How to assess the performance of a code over a given channel? The basis for this assessment is the Hamming distance which is the number of places in which two words differ.

The worst-case error-processing performance of a code is determined by the minimum distance between code words. Then some elementary probability theory can be used to assess the performance of a code.




Block Codes#

                                                         +--------------------------+
                                                         |                          |
                                                         |  Random error generator  |
                                                         |                          |
                                                         +--------------------------+
                                                                      |                                                            +-----------+
                                                                      |                                                            |           |  Message
           +----------------+           +-----------+                 |                      +-------------------+---------------->|  Decoder  |----------->
  Message  |                |  Message  |           |  Signal         v   Distorted signal   |                   |  code words u'  |           |  words x'
---------->|  Preprocessor  |---------->|  Encoder  |--------------->|+|-------------------->|  Error processor  |                 +-----------+
  string   |                |  words x  |           |  code words u       received words v   |                   |
           +----------------+           +-----------+                                        +-------------------+----------------------------------------->
                                                                                                                    v + error signal

Definition: block#

The encoder’s preprocessor divides the input message of arbitrary length into blocks (words) of a fixed number of symbols \(m\) and then the encoder translates each word into a codeword of fixed length \(n\). Such a code is called a block code.

Definition: \(A\)-word

If \(A\) is an alphabet then an \(A\)-word of length \(n\) is a sequence of \(n\) symbols from \(A\).

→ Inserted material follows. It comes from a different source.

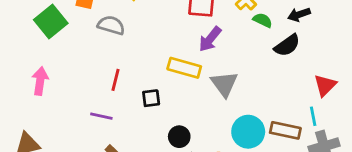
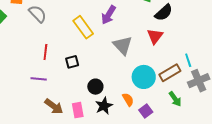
gray semicircle: (111, 25) -> (38, 14), turned 36
yellow rectangle: (184, 68) -> (83, 27), moved, turned 45
red triangle: (325, 85) -> (155, 36), moved
brown rectangle: (285, 130) -> (170, 73), turned -35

  1. The set of \(A\)-words of length \(n\) is denoted by \(A^n\).

  2. If \(A\) has \(q\) symbols then there are \(q\) choices for the symbol in each place in an \(A\)-word of length \(n\) and so the total number of such words is \(q^n\).

  3. Thus \(|A^n| = |A|^n = q^n\).

Definition: block code#

Definition: Block Code

An \((n, m)\)-block code \(C\) over the alphabet \(A\) of size \(q\) consists of a set of precisely \(q^m\) code words in \(A^n\).

\(n\) is called the code’s block length.

\(m\) is called the code’s rank.

\(m/n\) is called the code’s rate and satisfies \(m \le n \iff m/n \le 1\)

We require precisely \(q^m\) codewords to ensure that an encoder exists. There are \(q^m\) possible message words and each must correspond to a distinct code word. Any further code words are not used and may as well be discarded.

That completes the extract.